Pro-Russian activists seize arms in Ukraine amid renewed invasion fears
Demonstrators in the key city of Donetsk call for Russia to send troops as Kiev warns Moscow against another Crimea-style invasion
Pro-Moscow protesters in eastern Ukraine seized arms in one city and declared a separatist republic in another, in moves Kiev described yesterday as part of a Russian-orchestrated plan to justify an invasion to dismember the country.
Kiev said the overnight seizure of public buildings in three cities in eastern Ukraine's mainly Russian-speaking industrial heartland were a replay of events in Crimea, the Black Sea peninsula Moscow seized and annexed last month.
"An anti-Ukrainian plan is being put into operation ... under which foreign troops will cross the border and seize the territory of the country," Ukrainian Prime Minister Arseny Yatsenyuk said in public remarks to his cabinet. "We will not allow this."
The demonstrators seized official buildings in the eastern cities of Kharkiv, Luhansk and Donetsk on Sunday night, demanding that referendums be held on whether to join Russia - similar to the one that preceded Moscow's takeover of Crimea.
Acting President Oleksander Turchynov, in a televised address to the nation, said Moscow was attempting to repeat "the Crimea scenario". He added that those who took up arms would face "anti-terrorist measures".
Police said they cleared the protesters from the building in Kharkiv, but in Luhansk demonstrators had seized weapons.
In Donetsk, home base of deposed president Viktor Yanukovych, who has Moscow's support, about 120 pro-Russia activists calling themselves the "Republican People's Soviet of Donetsk" seized the chamber of the regional assembly.
An unidentified bearded man read out "the act of the proclamation of an independent state, Donetsk People's Republic" in front of a white, blue and red Russian flag.
"In the event of aggressive action from the illegitimate Kiev authorities, we will appeal to the Russian Federation to bring in a peacekeeping contingent," the proclamation declared.
The activists later read out the text over a loudspeaker to a cheering crowd of about 1,000 people outside the building.
Russian President Vladimir Putin announced on March 1, a week after Yanukovych was overthrown, that Moscow had the right to take military action in Ukraine to protect Russian speakers, creating the biggest confrontation between Moscow and the West since the cold war.
The United States and European Union imposed mild financial sanctions on a number of Russian officials over the seizure of Crimea but have threatened much tougher measures if Russian troops, now massed on the frontier, enter other parts of Ukraine.
Germany said it was worried by the actions of pro-Russian demonstrators in Donetsk and Kharkiv. German government spokesman Steffen Seibert said Berlin was watching events closely.
The United States said it was concerned about the "several escalatory" moves. "We see them as the result of increasing Russian pressure on Ukraine," White House spokesman Jay Carney said. "We call on President Putin and his government to cease efforts to destabilise Ukraine."

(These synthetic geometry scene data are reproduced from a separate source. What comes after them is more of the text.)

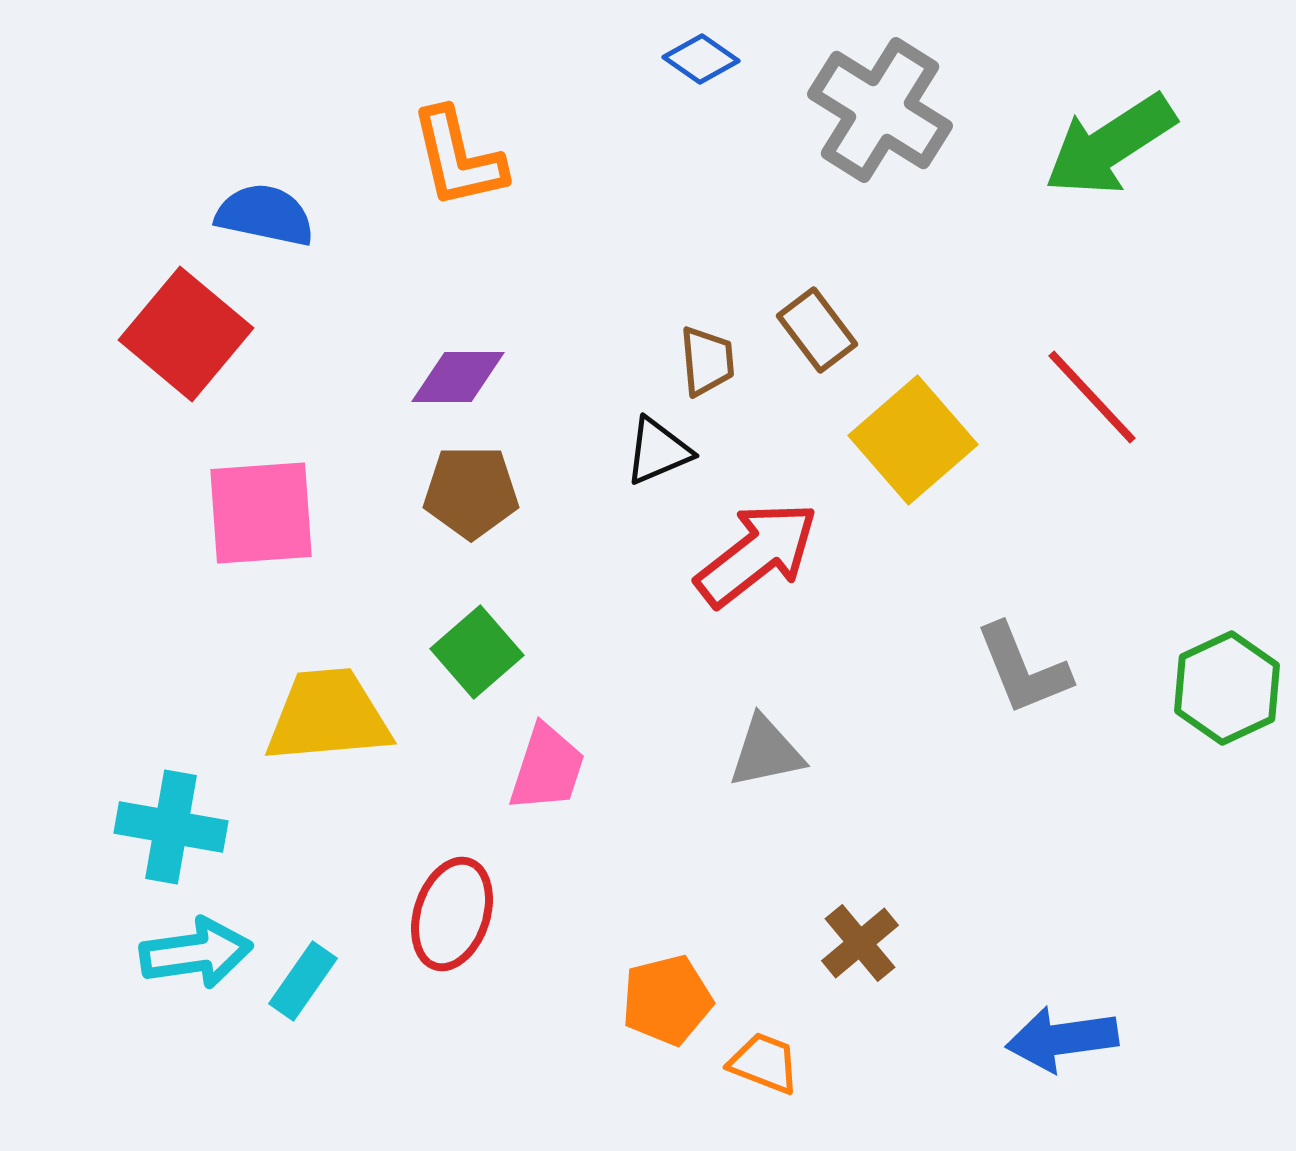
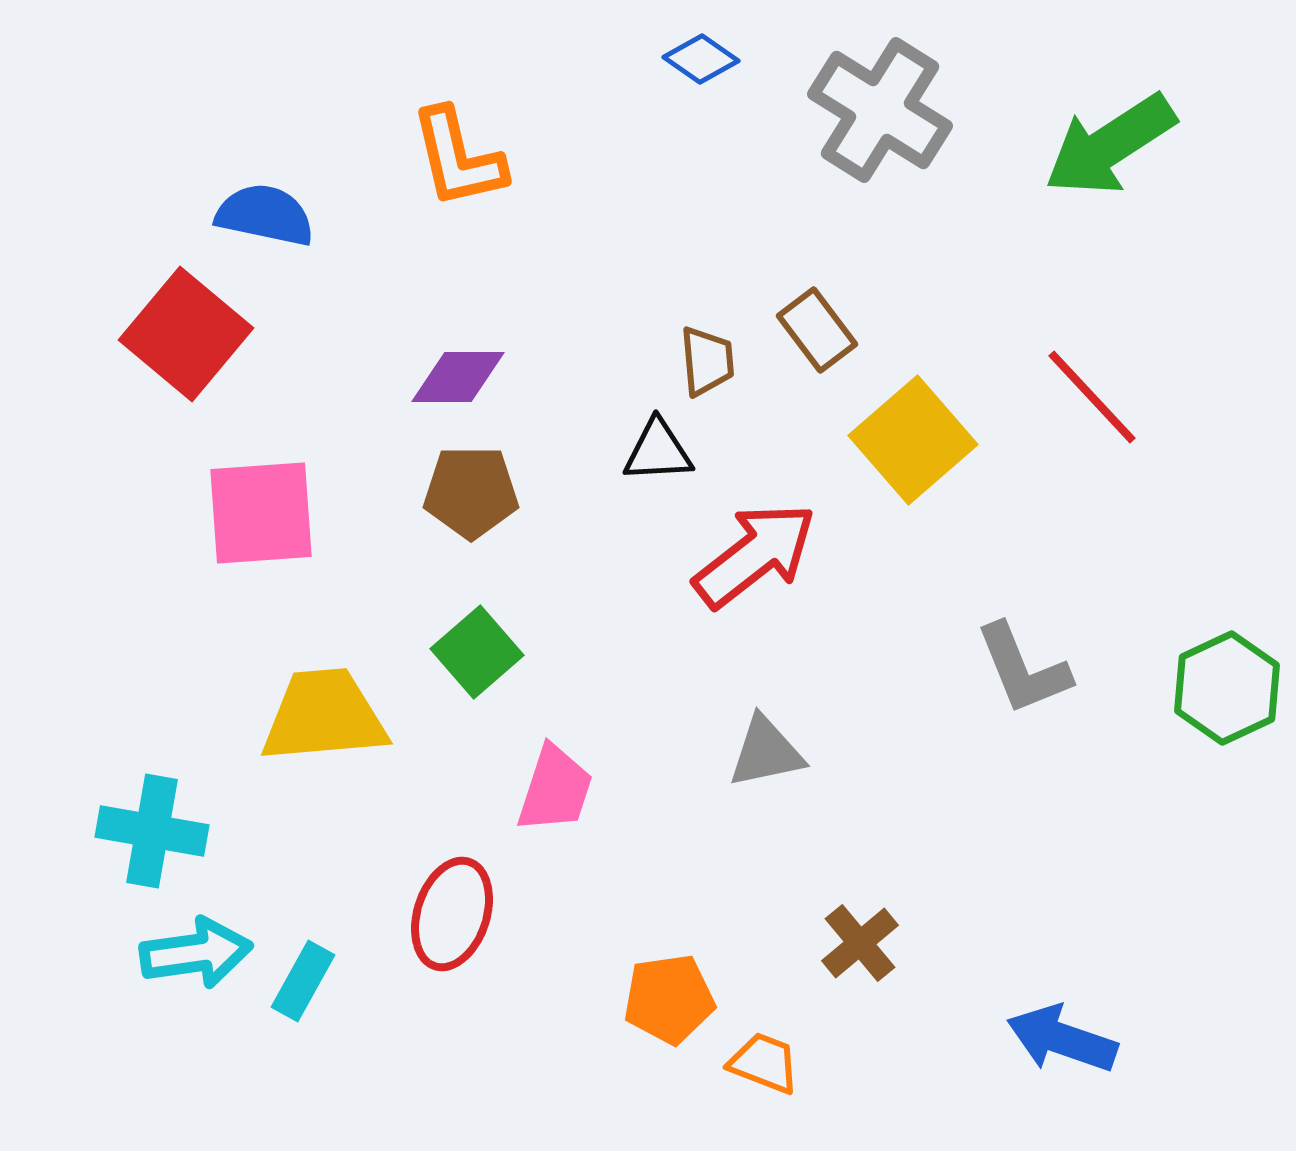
black triangle: rotated 20 degrees clockwise
red arrow: moved 2 px left, 1 px down
yellow trapezoid: moved 4 px left
pink trapezoid: moved 8 px right, 21 px down
cyan cross: moved 19 px left, 4 px down
cyan rectangle: rotated 6 degrees counterclockwise
orange pentagon: moved 2 px right, 1 px up; rotated 6 degrees clockwise
blue arrow: rotated 27 degrees clockwise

Unlike in Crimea, where ethnic Russians form a majority, most people in the east and south are ethnically Ukrainian but speak Russian as a first language. Influential business owners in eastern regions who once supported Yanukovych have mostly thrown their weight behind the government in Kiev, and the unrest there is a test of their ability to assert their control.
Yanukovych, in exile in Russia, has called for referendums across Ukrainian regions on their status within the country.